The Obama Administration’s Industry Trade Advisory Committee on Intellectual Property Rights (ITAC) has just released a new report on the status of the Trans-Pacific Partnership (TPP), a new trade agreement between the United States. and 11 other countries around the Pacific Rim.

The TPP agreement is set to lower intellectual property protections for promising new biologic medicines by setting the minimum period for data protection at eight years—down from the current 12 year standard in the U.S. where many biologic manufacturers are located.

While the ITAC report states that this shortened period will create uncertainty for the inventors of innovative new medicines, it does not address the bigger issue of the reduced length of data protection.

It is important to note that producing critical new medicines for patients is far from an easy, or cheap, endeavor. The average medicine takes more a decade and over $2 billion to take from lab to pharmacy. Success for developers of these medicines depends not merely on producing a single medicine, but on a commitment to constantly re-investing in Research and Development that lead to medical improvements that ultimately help patients in need.
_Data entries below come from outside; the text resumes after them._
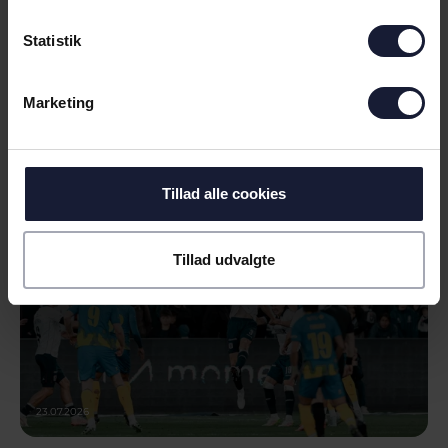
31.07.2026
Statistik
NYHED
Marketing
KLASSIKER ÅBNER SUPERLIGA-
SÆSONEN
Tillad alle cookies
Tillad udvalgte
23.07.2026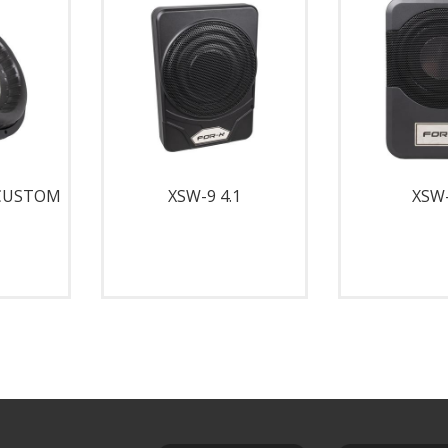
 CUSTOM
XSW-9 4.1
XSW-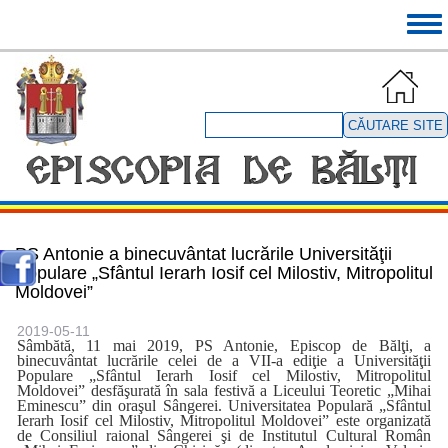
Mergi
Tog
la
navi
conţinutul
principal
Căutare
site
PS Antonie a binecuvântat lucrările Universităţii
Populare „Sfântul Ierarh Iosif cel Milostiv, Mitropolitul
Moldovei”
2019-05-11
Sâmbătă, 11 mai 2019, PS Antonie, Episcop de Bălţi, a
binecuvântat lucrările celei de a VII-a ediţie a Universităţii
Populare „Sfântul Ierarh Iosif cel Milostiv, Mitropolitul
Moldovei” desfăşurată în sala festivă a Liceului Teoretic „Mihai
Eminescu” din oraşul Sângerei. Universitatea Populară „Sfântul
Ierarh Iosif cel Milostiv, Mitropolitul Moldovei” este organizată
de Consiliul raional Sângerei şi de Institutul Cultural Român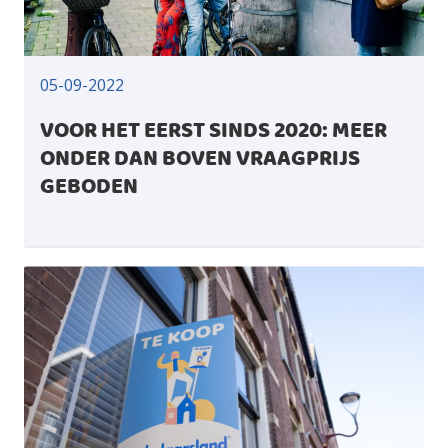
05-09-2022
VOOR HET EERST SINDS 2020: MEER
ONDER DAN BOVEN VRAAGPRIJS
GEBODEN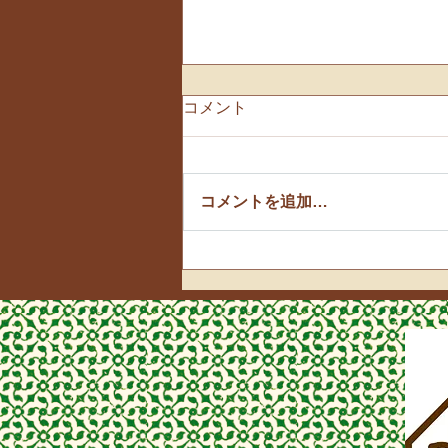
コメント
🌸お花見散歩🌸
コメントを追加…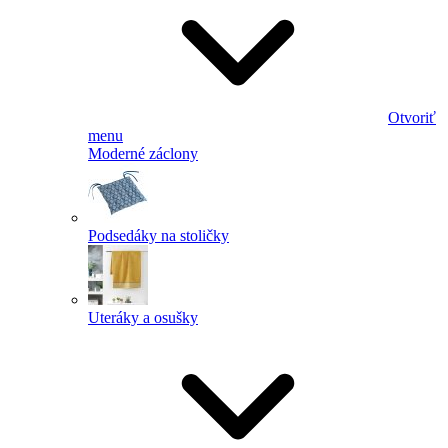
Otvoriť
menu
Moderné záclony
Podsedáky na stoličky
Uteráky a osušky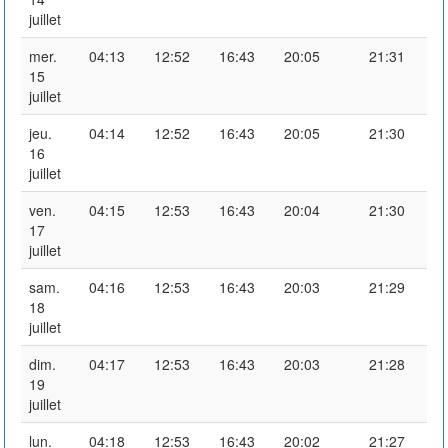
juillet
mer.
04:13
12:52
16:43
20:05
21:31
15
juillet
jeu.
04:14
12:52
16:43
20:05
21:30
16
juillet
ven.
04:15
12:53
16:43
20:04
21:30
17
juillet
sam.
04:16
12:53
16:43
20:03
21:29
18
juillet
dim.
04:17
12:53
16:43
20:03
21:28
19
juillet
lun.
04:18
12:53
16:43
20:02
21:27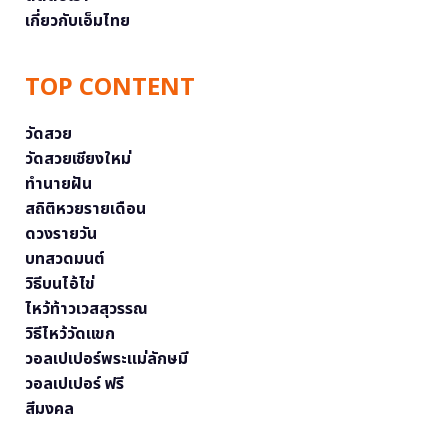
เกี่ยวกับเอ็มไทย
TOP CONTENT
วัดสวย
วัดสวยเชียงใหม่
ทำนายฝัน
สถิติหวยรายเดือน
ดวงรายวัน
บทสวดมนต์
วิธีบนไอ้ไข่
ไหว้ท้าวเวสสุวรรณ
วิธีไหว้วัดแขก
วอลเปเปอร์พระแม่ลักษมี
วอลเปเปอร์ ฟรี
สีมงคล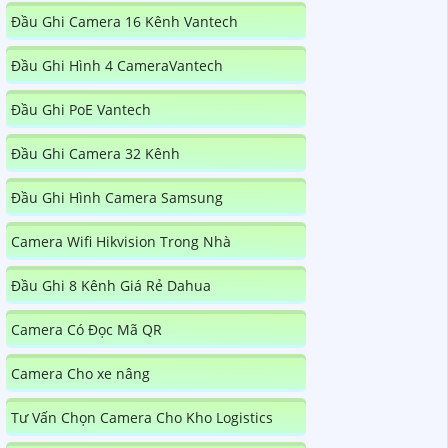
Đầu Ghi Camera 16 Kênh Vantech
Đầu Ghi Hình 4 CameraVantech
Đầu Ghi PoE Vantech
Đầu Ghi Camera 32 Kênh
Đầu Ghi Hình Camera Samsung
Camera Wifi Hikvision Trong Nhà
Đầu Ghi 8 Kênh Giá Rẻ Dahua
Camera Có Đọc Mã QR
Camera Cho xe nâng
Tư Vấn Chọn Camera Cho Kho Logistics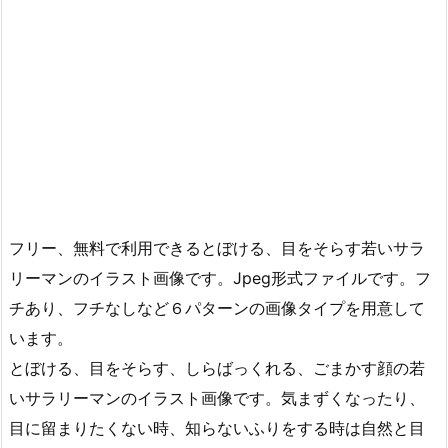
フリー、無料で利用できるとぼける、目をそらす若いサラ
リーマンのイラスト画像です。Jpeg形式ファイルです。フ
チあり、フチなしなど６パターンの画像タイプを用意して
います。
とぼける、目をそらす、しらばっくれる、ごまかす顔の若
いサラリーマンのイラスト画像です。気まずくなったり、
目に留まりたくない時、知らないふりをする時は自然と目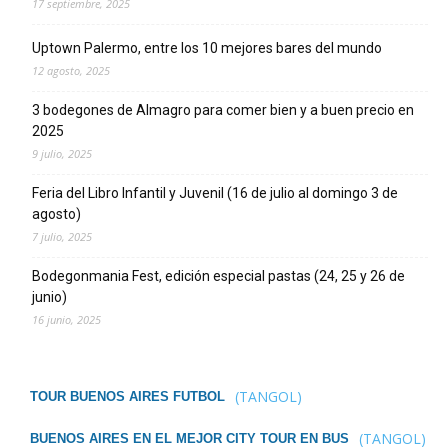
17 septiembre, 2025
Uptown Palermo, entre los 10 mejores bares del mundo
12 agosto, 2025
3 bodegones de Almagro para comer bien y a buen precio en
2025
9 julio, 2025
Feria del Libro Infantil y Juvenil (16 de julio al domingo 3 de
agosto)
7 julio, 2025
Bodegonmania Fest, edición especial pastas (24, 25 y 26 de
junio)
16 junio, 2025
(TANGOL)
TOUR BUENOS AIRES FUTBOL
(TANGOL)
BUENOS AIRES EN EL MEJOR CITY TOUR EN BUS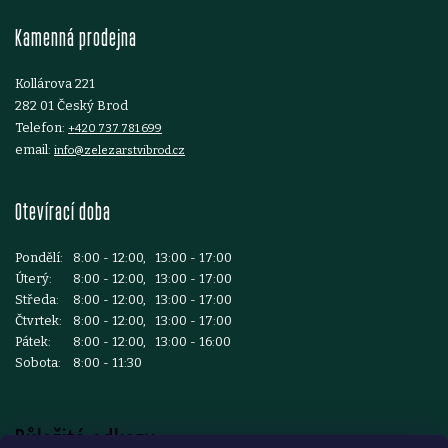
t
Kamenná prodejna
í
Kollárova 221
282 01 Český Brod
Telefon:
+420 737 781 699
email:
info@zelezarstvibrod.cz
Otevírací doba
Pondělí:
8:00 - 12:00, 13:00 - 17:00
Úterý:
8:00 - 12:00, 13:00 - 17:00
Středa:
8:00 - 12:00, 13:00 - 17:00
Čtvrtek:
8:00 - 12:00, 13:00 - 17:00
Pátek:
8:00 - 12:00, 13:00 - 16:00
Sobota:
8:00 - 11:30
Důležité odkazy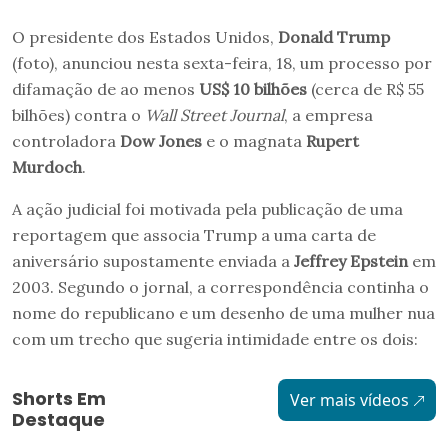
O presidente dos Estados Unidos,
Donald Trump
(foto), anunciou nesta sexta-feira, 18, um processo por
difamação de ao menos
US$ 10 bilhões
(cerca de R$ 55
bilhões) contra o
Wall Street Journal
, a empresa
controladora
Dow Jones
e o magnata
Rupert
Murdoch
.
A ação judicial foi motivada pela publicação de uma
reportagem que associa Trump a uma carta de
aniversário supostamente enviada a
Jeffrey Epstein
em
2003. Segundo o jornal, a correspondência continha o
nome do republicano e um desenho de uma mulher nua
com um trecho que sugeria intimidade entre os dois:
Shorts Em
Ver mais vídeos
Destaque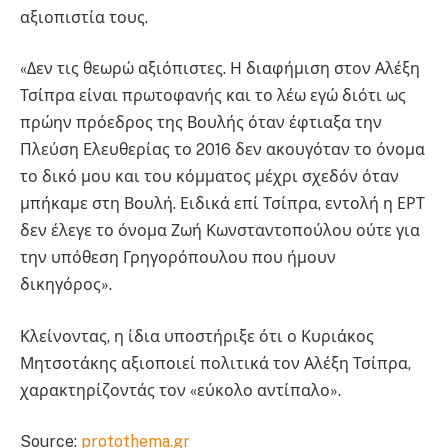
αξιοπιστία τους.
«Δεν τις θεωρώ αξιόπιστες. Η διαφήμιση στον Αλέξη
Τσίπρα είναι πρωτοφανής και το λέω εγώ διότι ως
πρώην πρόεδρος της Βουλής όταν έφτιαξα την
Πλεύση Ελευθερίας το 2016 δεν ακουγόταν το όνομα
το δικό μου και του κόμματος μέχρι σχεδόν όταν
μπήκαμε στη Βουλή. Ειδικά επί Τσίπρα, εντολή η ΕΡΤ
δεν έλεγε το όνομα Ζωή Κωνσταντοπούλου ούτε για
την υπόθεση Γρηγορόπουλου που ήμουν
δικηγόρος».
Κλείνοντας, η ίδια υποστήριξε ότι ο Κυριάκος
Μητσοτάκης αξιοποιεί πολιτικά τον Αλέξη Τσίπρα,
χαρακτηρίζοντάς τον «εύκολο αντίπαλο».
Source:
protothema.gr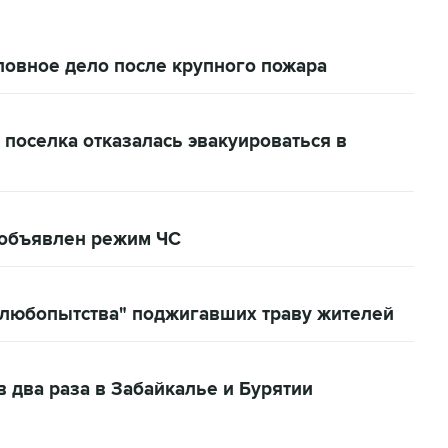
ловное дело после крупного пожара
 поселка отказалась эвакуироваться в
в объявлен режим ЧС
з любопытства" поджигавших траву жителей
 два раза в Забайкалье и Бурятии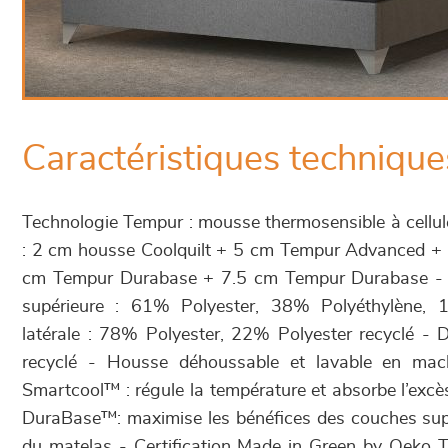
Caractéristiques technique
Technologie Tempur : mousse thermosensible à cellu
: 2 cm housse Coolquilt + 5 cm Tempur Advanced +
cm Tempur Durabase + 7.5 cm Tempur Durabase -
supérieure : 61% Polyester, 38% Polyéthylène,
latérale : 78% Polyester, 22% Polyester recyclé -
recyclé - Housse déhoussable et lavable en mac
Smartcool™ : régule la température et absorbe l’excè
DuraBase™: maximise les bénéfices des couches supé
du matelas - Certification Made in Green by Oeko T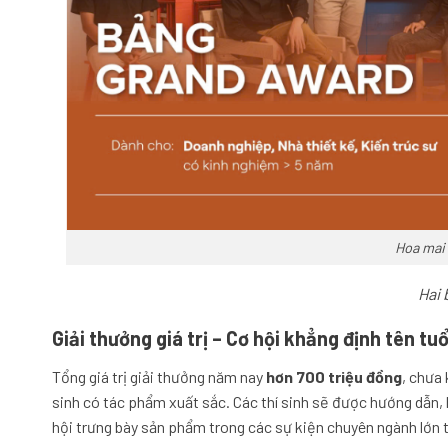
Hoa mai
Hai 
Giải thưởng giá trị – Cơ hội khẳng định tên tuổ
Tổng giá trị giải thưởng năm nay
hơn 700 triệu đồng
, chưa
sinh có tác phẩm xuất sắc. Các thí sinh sẽ được hướng dẫn,
hội trưng bày sản phẩm trong các sự kiện chuyên ngành lớn 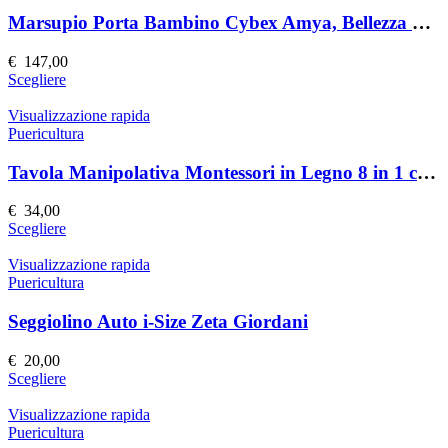
varianti.
prodotto
Le
Marsupio Porta Bambino Cybex Amya, Bellezza Nera
opzioni
possono
€
147,00
essere
Questo
Scegliere
scelte
prodotto
nella
ha
Visualizzazione rapida
pagina
più
Puericultura
del
varianti.
prodotto
Le
Tavola Manipolativa Montessori in Legno 8 in 1 con Supporto Sensoriale
opzioni
possono
€
34,00
essere
Questo
Scegliere
scelte
prodotto
nella
ha
Visualizzazione rapida
pagina
più
Puericultura
del
varianti.
prodotto
Le
Seggiolino Auto i-Size Zeta Giordani
opzioni
possono
€
20,00
essere
Questo
Scegliere
scelte
prodotto
nella
ha
Visualizzazione rapida
pagina
più
Puericultura
del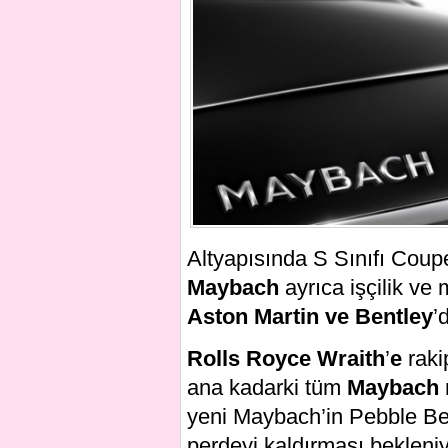
Altyapısında S Sınıfı Coup
Maybach
ayrıca işçilik ve
Aston Martin ve Bentley
’
Rolls Royce Wraith
’
e
raki
ana kadarki tüm
Maybach
yeni Maybach’in Pebble Be
perdeyi kaldırması bekleniy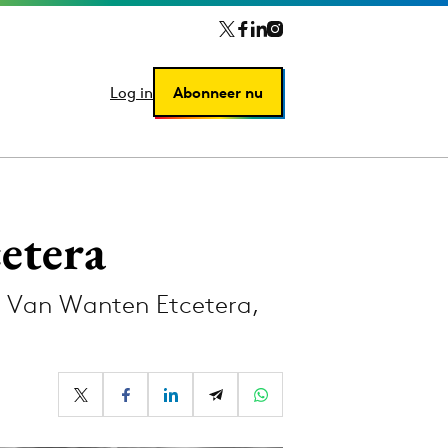
Log in
Log in
Abonneer nu
Abonneer nu
etera
j Van Wanten Etcetera,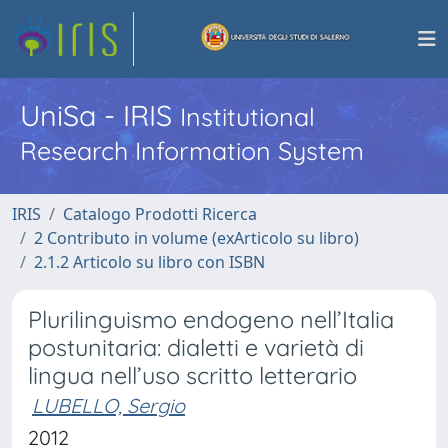
UniSa - IRIS
Institutional
Research Information System
IRIS
Catalogo Prodotti Ricerca
2 Contributo in volume (exArticolo su libro)
2.1.2 Articolo su libro con ISBN
Plurilinguismo endogeno nell’Italia
postunitaria: dialetti e varietà di
lingua nell’uso scritto letterario
LUBELLO, Sergio
2012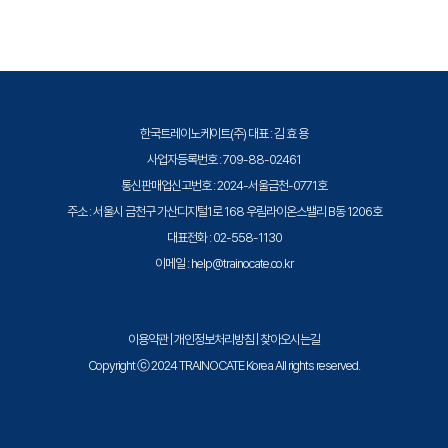
Partner로서, 2021 Microsoft Learning Partner of the Year를 수상한
글로벌 인증 교육 기관입니다. Azure, Microsoft 365, Power Platform
등 전 분야의 교육을 제공합니다.
한국트레이노케이트(주) 대표 : 김 효 용
사업자등록번호 : 709-88-02461
통신판매업신고번호 : 2024-서울금천-0771호
주소 : 서울시 금천구 가산디지털1로 168 우림라이온스밸리 B동 1206호
대표전화 : 02-558-1130
이메일 : help@trainocate.co.kr
이용약관
|
개인정보처리방침
|
찾아오시는길
Copyright ⓒ 2024 TRAINOCATE Korea All rights reserved.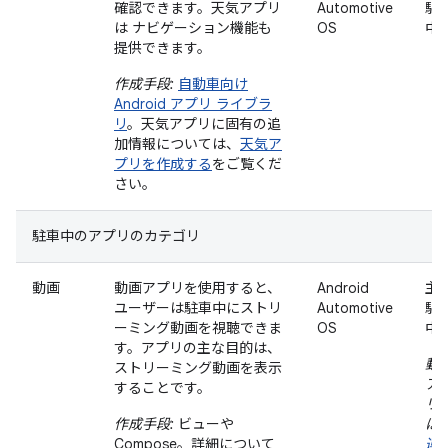
確認できます。天気アプリ
Automotive
駐
は ナビゲーション機能も
OS
中
提供できます。
作成手段:
自動車向け
Android アプリ ライブラ
リ
。天気アプリに固有の追
加情報については、
天気ア
プリを作成する
をご覧くだ
さい。
駐車中のアプリのカテゴリ
動画
動画アプリを使用すると、
Android
主
ユーザーは駐車中にストリ
Automotive
駐
ーミング動画を視聴できま
OS
中
す。アプリの主な目的は、
動
ストリーミング動画を表示
ア
することです。
リ
作成手段:
ビューや
は
Compose。詳細について
運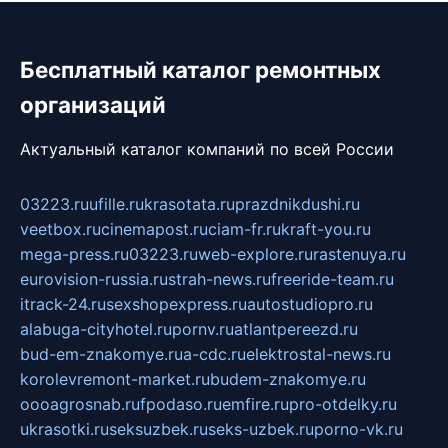
Бесплатный каталог ремонтных
организаций
Актуальный каталог компаний по всей России
03223.ru
ufille.ru
krasotata.ru
prazdnikdushi.ru
veetbox.ru
cinemapost.ru
ciam-fr.ru
kraft-you.ru
mega-press.ru
03223.ru
web-explore.ru
rastenuya.ru
eurovision-russia.ru
strah-news.ru
freeride-team.ru
itrack-24.ru
sexshopexpress.ru
autostudiopro.ru
alabuga-cityhotel.ru
pornv.ru
atlantpereezd.ru
bud-em-znakomye.ru
a-cdc.ru
elektrostal-news.ru
korolevremont-market.ru
budem-znakomye.ru
oooagrosnab.ru
fpodaso.ru
emfire.ru
pro-otdelky.ru
ukrasotki.ru
seksuzbek.ru
seks-uzbek.ru
porno-vk.ru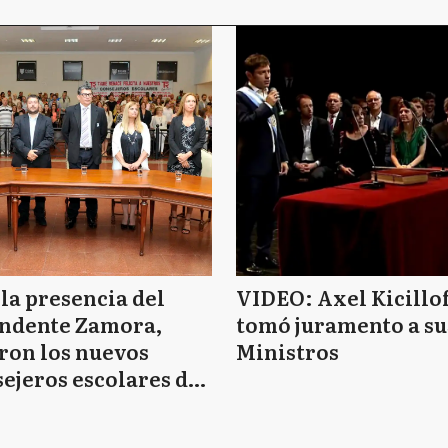
la presencia del
VIDEO: Axel Kicillof
endente Zamora,
tomó juramento a su
ron los nuevos
Ministros
ejeros escolares de
re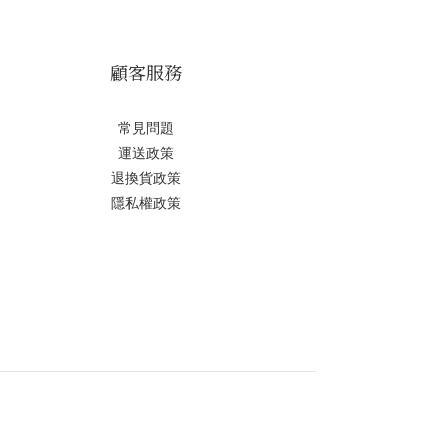
顧客服務
常見問題
運送政策
退換貨政策
隱私權政策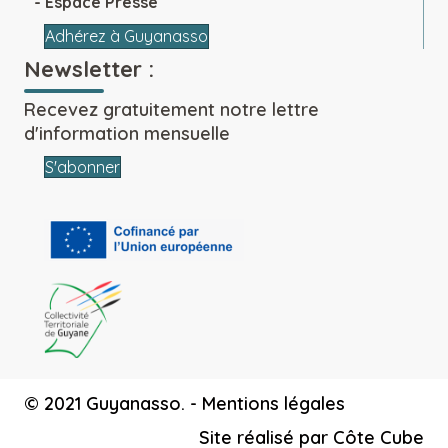
Espace Presse
Adhérez à Guyanasso
Newsletter :
Recevez gratuitement notre lettre
d'information mensuelle
S'abonner
© 2021 Guyanasso. -
Mentions légales
Site réalisé par
Côte Cube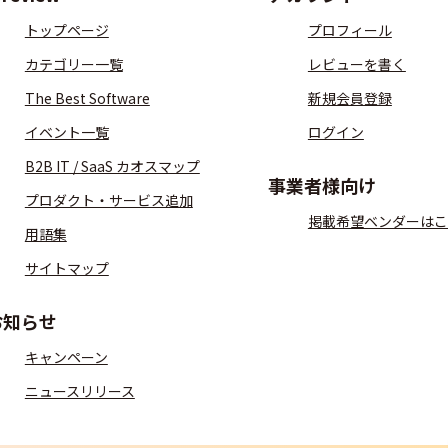
トップページ
プロフィール
カテゴリー一覧
レビューを書く
The Best Software
新規会員登録
イベント一覧
ログイン
B2B IT / SaaS カオスマップ
事業者様向け
プロダクト・サービス追加
掲載希望ベンダーはこ
用語集
サイトマップ
お知らせ
キャンペーン
ニュースリリース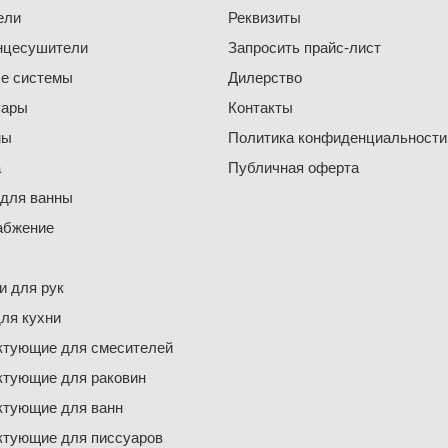
ели
Реквизиты
нцесушители
Запросить прайс-лист
е системы
Дилерство
уары
Контакты
ны
Политика конфиденциальности
а
Публичная оферта
 для ванны
абжение
 для рук
ля кухни
ктующие для смесителей
ктующие для раковин
ктующие для ванн
ктующие для писсуаров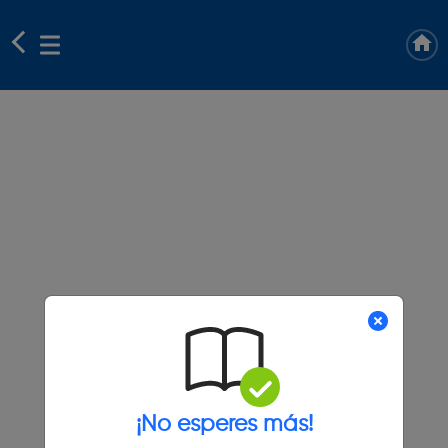
¡No esperes más!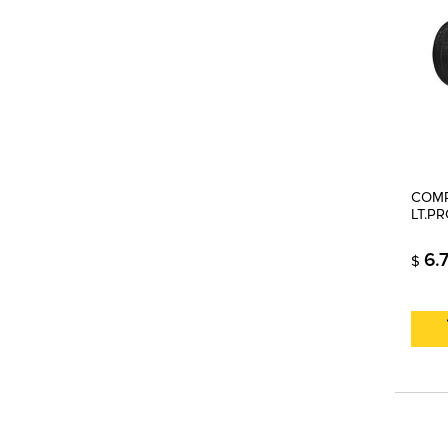
COMP
LT.P
6.
$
Diminishing the length of protection for biologic medicines disincentivizes the production of biologic medicines by making huge R&D expenses less worthwhile, which threatens progress on treatments that hold great promise to combat rheumatoid arthritis, asthma, type 2 diabetes, leukemia, and other diseases.

This was a missed opportunity to forge agreement behind a modern standard in this area—one that is critical to safeguarding public health for generations to come. Unfortunately, the ITAC analysis largely misses this point on this important component of the TPP agreement.